Not sure where the duplicate metric error is coming from:

In [8]: df.columns
Out[8]:
['country',
 'indicator',
 '2000',
 '2001',
 '2002',
 '2003',
 '2004',
 '2005',
 '2006',
 '2007',
 '2008',
 '2009',
 '2010',
 '2011',
 '2012',
 '2013',
 '2014',
 '2015',
 '2016',
 '2017']

The error occurs without the subsequent explode call as well.

ritchie46 commented 1 year ago

Try concat_list. I agree that this a bit confusing. But pl.list() is syntactic sugar for pl.col(..).list(), and we have expression expansion logic on multiple columns passed so your expression: pl.list(["2000", "2001"]) expands to:

[
    pl.col("2000").alias("metric"),
    pl.col("2001").alias("metric"),
]

Selecting two columns that don't exist and renaming them both to "metric", hence the duplication error.

cpcloud commented 1 year ago

@ritchie46 Circling back, is there a way to do what I'm asking for here (pairwise unnest)?

I'd be okay with a solution that requires calling DataFrame.explode, but as of now it seems like there just isn't a way to express simultaneous unnesting of array columns with the semantics of the SQL above.

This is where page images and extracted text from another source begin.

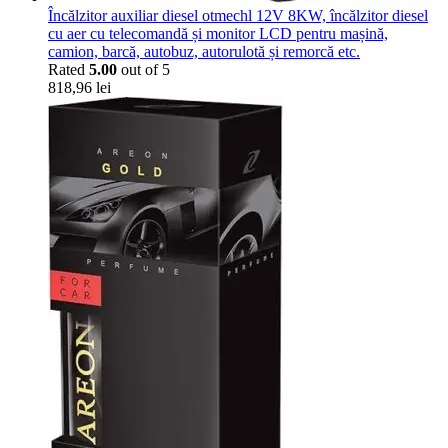
Încălzitor auxiliar diesel otmechl 12V 8KW, încălzitor diesel
cu aer cu telecomandă și monitor LCD pentru mașină,
camion, barcă, autobuz, autorulotă și remorcă etc.
Rated
5.00
out of 5
818,96
lei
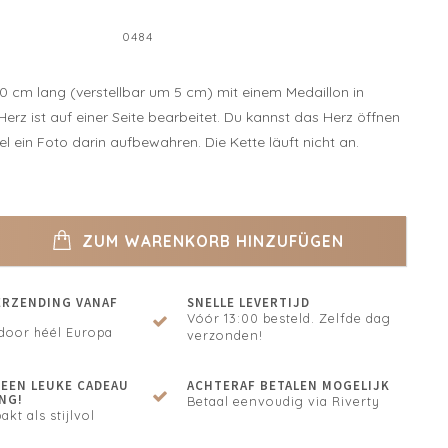
0484
0 cm lang (verstellbar um 5 cm) mit einem Medaillon in
erz ist auf einer Seite bearbeitet. Du kannst das Herz öffnen
l ein Foto darin aufbewahren. Die Kette läuft nicht an.
ZUM WARENKORB HINZUFÜGEN
ERZENDING VANAF
SNELLE LEVERTIJD
Vóór 13:00 besteld. Zelfde dag
door héél Europa
verzonden!
N EEN LEUKE CADEAU
ACHTERAF BETALEN MOGELIJK
NG!
Betaal eenvoudig via Riverty
akt als stijlvol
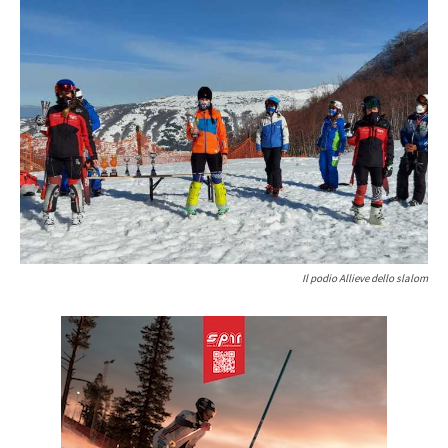
Il podio Allieve dello slalom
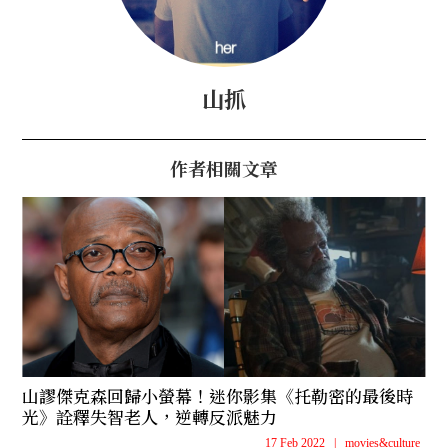
山抓
作者相關文章
山謬傑克森回歸小螢幕！迷你影集《托勒密的最後時
光》詮釋失智老人，逆轉反派魅力
17 Feb 2022
|
movies&culture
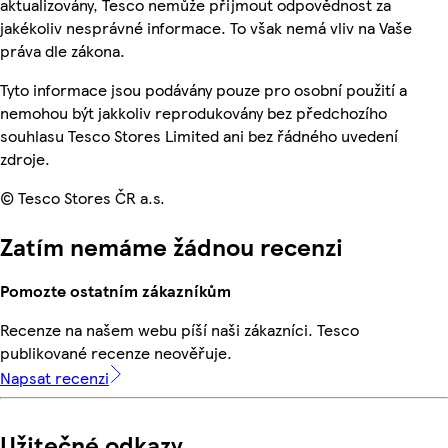
aktualizovány, Tesco nemůže přijmout odpovědnost za
jakékoliv nesprávné informace. To však nemá vliv na Vaše
práva dle zákona.
Tyto informace jsou podávány pouze pro osobní použití a
nemohou být jakkoliv reprodukovány bez předchozího
souhlasu Tesco Stores Limited ani bez řádného uvedení
zdroje.
© Tesco Stores ČR a.s.
Zatím nemáme žádnou recenzi
Pomozte ostatním zákazníkům
Recenze na našem webu píší naši zákazníci. Tesco
publikované recenze neověřuje.
Napsat recenzi
Užitečné odkazy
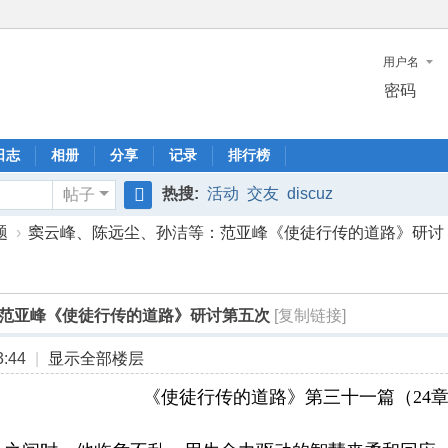
用户名
密码
日志
相册
分享
记录
排行榜
热搜:
活动
交友
discuz
帖子
搜
题
›
窦云峰、陈远尘、孙洁等：范亚峰《使徒行传的道路》研讨 ..
索
范亚峰《使徒行传的道路》研讨第五次
[复制链接]
:44
|
显示全部楼层
《使徒行传的道路》第三十一篇（24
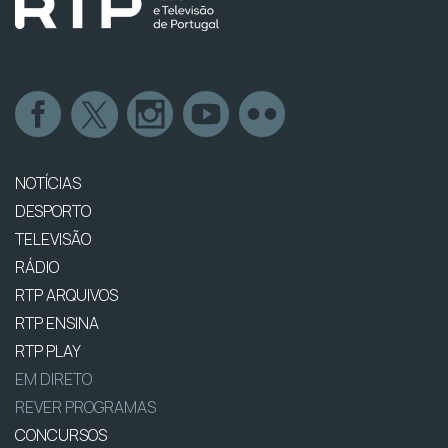
NOTÍCIAS
DESPORTO
TELEVISÃO
RÁDIO
RTP ARQUIVOS
RTP ENSINA
RTP PLAY
EM DIRETO
REVER PROGRAMAS
CONCURSOS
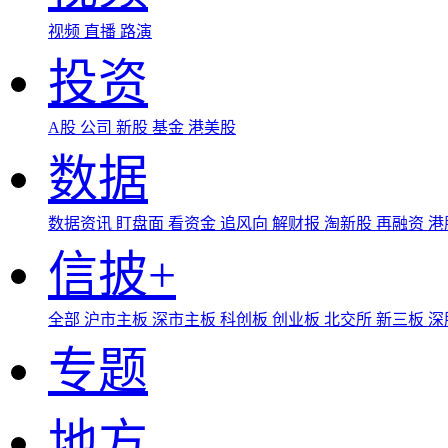
视频
直播
路演
投资
A股
公司
新股
基金
港美股
数据
数据资讯
盯盘面
看资金
追风向
解财报
淘新股
再融资
港
信披+
全部
沪市主板
深市主板
科创板
创业板
北交所
新三板
深
专题
地方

ritchie46 commented 1 year ago

I cannot get your duckdb example to work. Do you mean something like this?

(df.with_columns(
    year = pl.Series([["2000", "2001"]]),
    metric = pl.Series([["2000", "2001"]])
).explode("year", "metric")
 .head()
)
shape: (5, 22)
┌─────────┬─────────────┬──────────┬──────────┬───┬──────────┬──────────┬──────┬────────┐
│ country ┆ indicator   ┆ 2000     ┆ 2001     ┆ … ┆ 2016     ┆ 2017     ┆ year ┆ metric │
│ ---     ┆ ---         ┆ ---      ┆ ---      ┆   ┆ ---      ┆ ---      ┆ ---  ┆ ---    │
│ str     ┆ str         ┆ f64      ┆ f64      ┆   ┆ f64      ┆ f64      ┆ str  ┆ str    │
╞═════════╪═════════════╪══════════╪══════════╪═══╪══════════╪══════════╪══════╪════════╡
│ ABW     ┆ SP.URB.TOTL ┆ 42444.0  ┆ 43048.0  ┆ … ┆ 45275.0  ┆ 45572.0  ┆ 2000 ┆ 2000   │
│ ABW     ┆ SP.URB.TOTL ┆ 42444.0  ┆ 43048.0  ┆ … ┆ 45275.0  ┆ 45572.0  ┆ 2001 ┆ 2001   │
│ ABW     ┆ SP.URB.GROW ┆ 1.182632 ┆ 1.413021 ┆ … ┆ 0.655929 ┆ 0.653849 ┆ 2000 ┆ 2000   │
│ ABW     ┆ SP.URB.GROW ┆ 1.182632 ┆ 1.413021 ┆ … ┆ 0.655929 ┆ 0.653849 ┆ 2001 ┆ 2001   │
│ ABW     ┆ SP.POP.TOTL ┆ 90853.0  ┆ 92898.0  ┆ … ┆ 104822.0 ┆ 105264.0 ┆ 2000 ┆ 2000   │
└─────────┴─────────────┴──────────┴──────────┴───┴──────────┴──────────┴──────┴────────┘
cpcloud commented 1 year ago

I cannot get your duckdb example to work.

Apologies, this works:

SELECT
  UNNEST(['2000', '2001']) AS year,
  UNNEST([t0."2000", t0."2001"]) AS value
FROM read_csv_auto('https://storage.googleapis.com/ibis-examples/data/world_bank_pop_raw.csv.gz', header=true) t0

I was missing the t0 alias on the FROM expression.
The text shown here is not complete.